» ASSIGNMENT
Could the entries below be transcribed word for word, with the pictures omitted?

***** EXCERPTED RECORDS

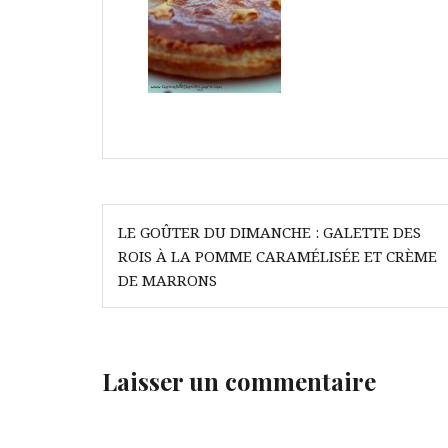
Navigation
LE GOÛTER DU DIMANCHE : GALETTE DES
de
ROIS À LA POMME CARAMÉLISÉE ET CRÈME
l’article
DE MARRONS
Laisser un commentaire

**********

» OUTPUT FOR THIS TASK
Navigation
LE GOÛTER DU DIMANCHE : GALETTE DES
de
ROIS À LA POMME CARAMÉLISÉE ET CRÈME
l’article
DE MARRONS
Laisser un commentaire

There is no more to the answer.